**Prompt**.
Go through the records and tally the lines that include the word "para". The answer is that total alone.

**Records supplied**.

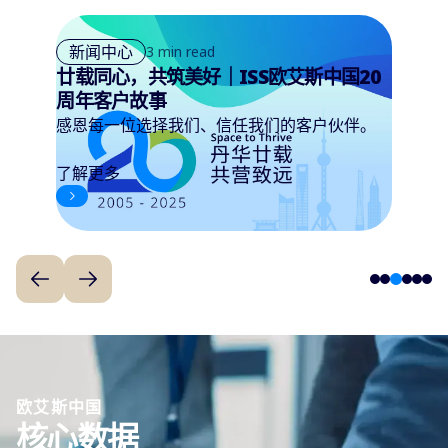
新闻中心
3 min read
廿载同心，共筑美好｜ISS欧艾斯中国20
周年客户故事
感恩每一位选择我们、信任我们的客户伙伴。
了解更多
3
1
2
4
5
6
欧艾斯中国
核心数据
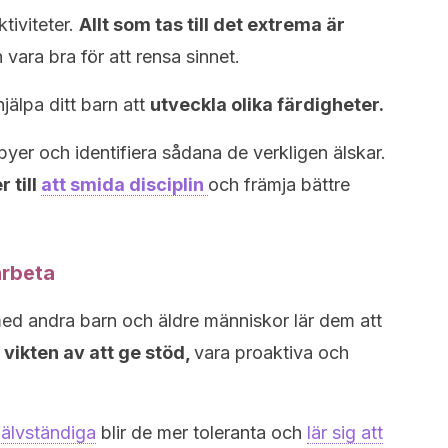
tiviteter.
Allt som tas till det extrema är
 vara bra för att rensa sinnet.
jälpa ditt barn att
utveckla olika färdigheter.
yer och identifiera sådana de verkligen älskar.
r till
att smida disciplin
och främja bättre
arbeta
med andra barn och äldre människor lär dem att
 vikten av att ge stöd,
vara proaktiva och
jälvständiga
blir de mer toleranta och
lär sig att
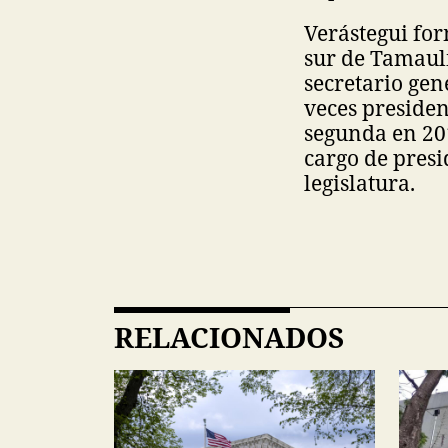
Verástegui for
sur de Tamauli
secretario gen
veces presiden
segunda en 201
cargo de presi
legislatura.
RELACIONADOS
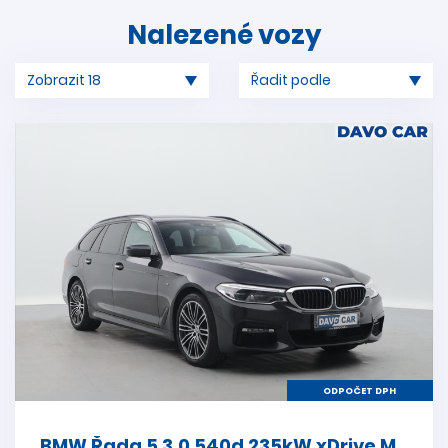
Nalezené vozy
ODPOČET DPH
BMW Řada 5 3,0 540d 235kW xDrive M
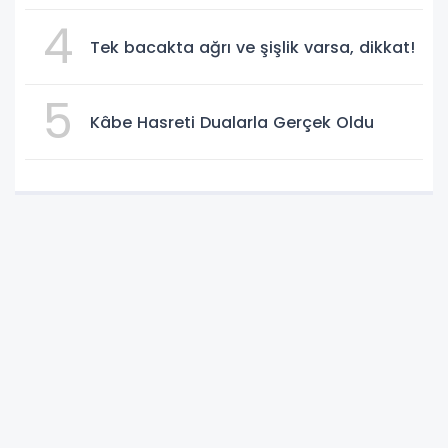
4
Tek bacakta ağrı ve şişlik varsa, dikkat!
5
Kâbe Hasreti Dualarla Gerçek Oldu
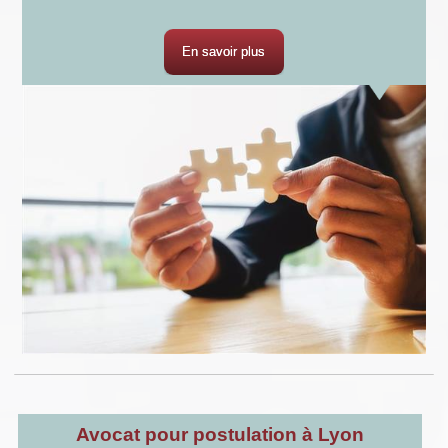
En savoir plus
Avocat pour postulation à Lyon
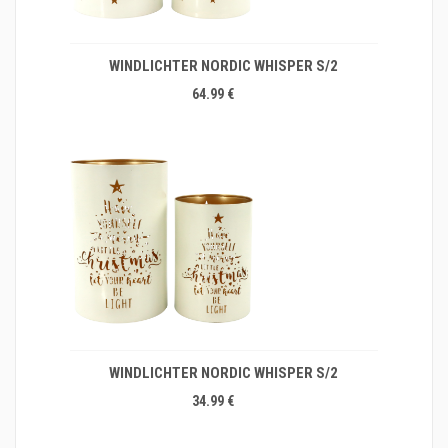
WINDLICHTER NORDIC WHISPER S/2
64.99 €
WINDLICHTER NORDIC WHISPER S/2
34.99 €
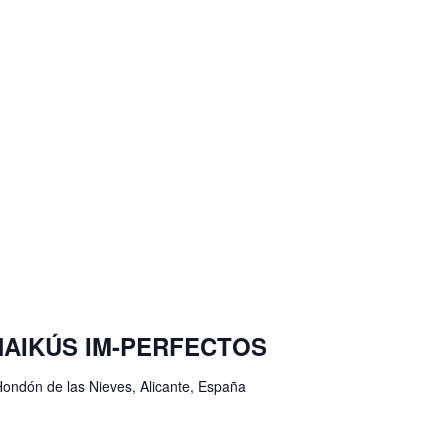
e: HAIKÚS IM-PERFECTOS
Hondón de las Nieves, Alicante, España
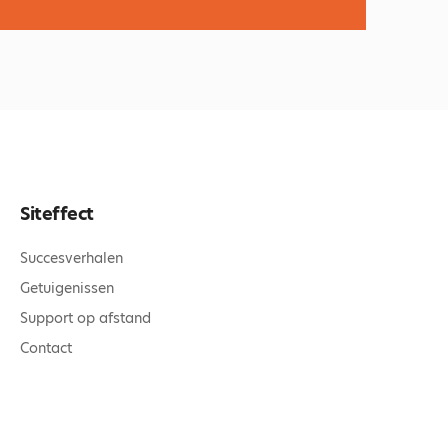
Siteffect
Succesverhalen
Getuigenissen
Support op afstand
Contact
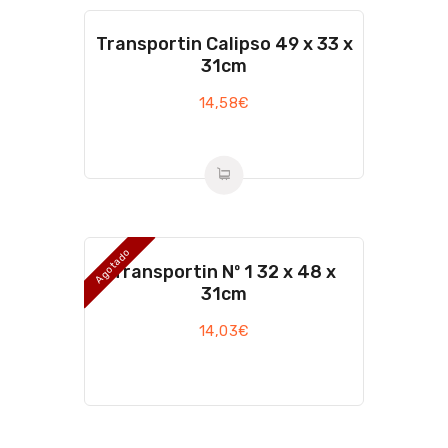
Transportin Calipso 49 x 33 x
31cm
14,58
€
Agotado
Transportin Nº 1 32 x 48 x
31cm
14,03
€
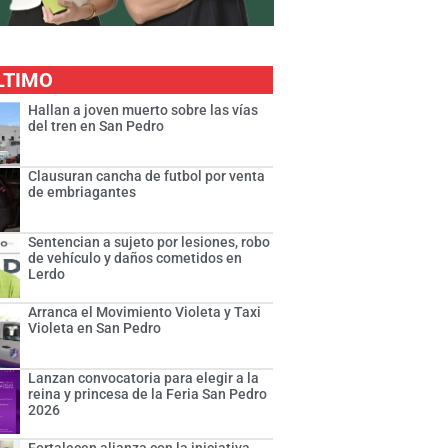
LTIMO
Hallan a joven muerto sobre las vías
del tren en San Pedro
Clausuran cancha de futbol por venta
de embriagantes
Sentencian a sujeto por lesiones, robo
de vehículo y daños cometidos en
Lerdo
Arranca el Movimiento Violeta y Taxi
Violeta en San Pedro
Lanzan convocatoria para elegir a la
reina y princesa de la Feria San Pedro
2026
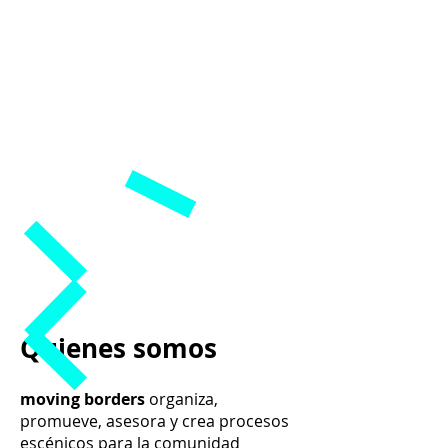
Quienes somos
moving borders
organiza,
promueve, asesora y crea procesos
escénicos para la comunidad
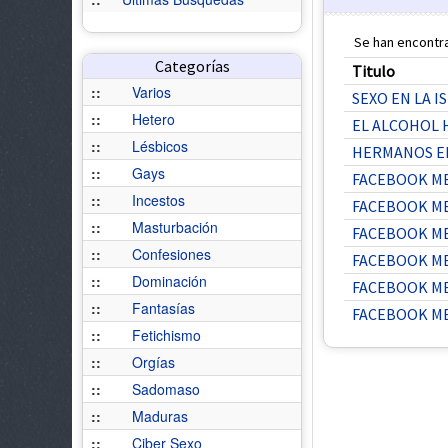
Se han encontra
Categorías
Titulo
::
Varios
SEXO EN LA I
::
Hetero
EL ALCOHOL H
::
Lésbicos
HERMANOS EN
::
Gays
FACEBOOK ME 
::
Incestos
FACEBOOK ME
::
Masturbación
FACEBOOK ME
::
Confesiones
FACEBOOK ME
::
Dominación
FACEBOOK ME
::
Fantasías
FACEBOOK ME
::
Fetichismo
::
Orgías
::
Sadomaso
::
Maduras
::
Ciber Sexo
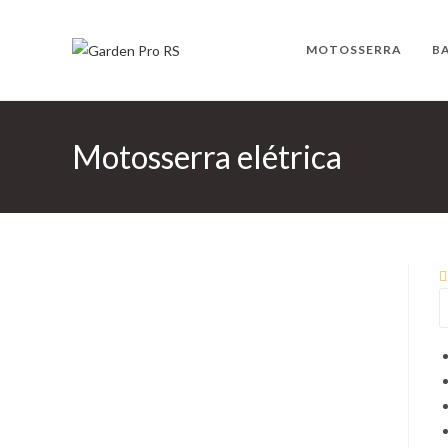
Ir
para
MOTOSSERRA
B
o
conteúdo
Motosserra elétrica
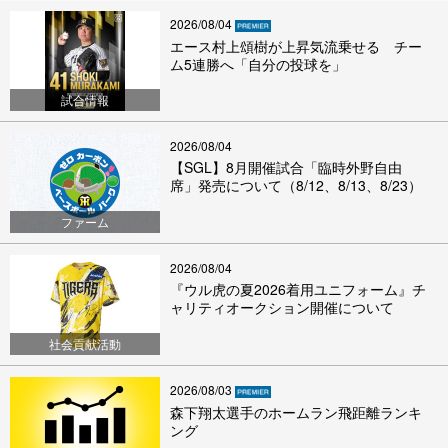
2026/08/04
エース村上頌樹が上昇気流乗せる チー
ム5連勝へ「自分の投球を」
試合情報
2026/08/04
【SGL】8月開催試合「臨時外野自由
席」発売について（8/12、8/13、8/23）
ファーム
2026/08/04
『ウル虎の夏2026着用ユニフォーム』チ
ャリティオークション開催について
社会貢献活動
2026/08/03
森下翔太選手のホームラン飛距離ランキ
ング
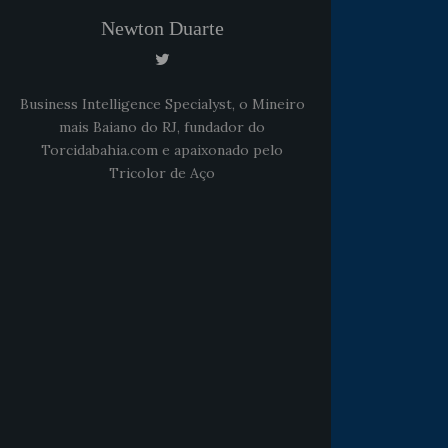
Newton Duarte
Business Intelligence Specialyst, o Mineiro
mais Baiano do RJ, fundador do
Torcidabahia.com e apaixonado pelo
Tricolor de Aço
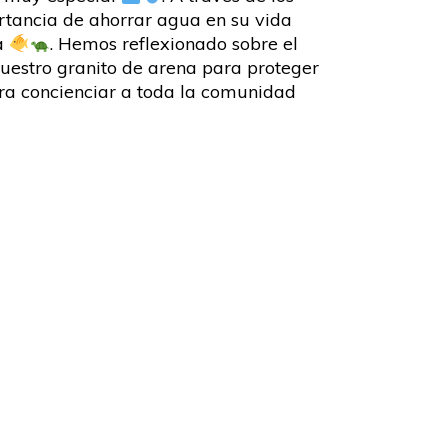
rtancia de ahorrar agua en su vida
na
. Hemos reflexionado sobre el
estro granito de arena para proteger
a concienciar a toda la comunidad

**Result for this task**.
4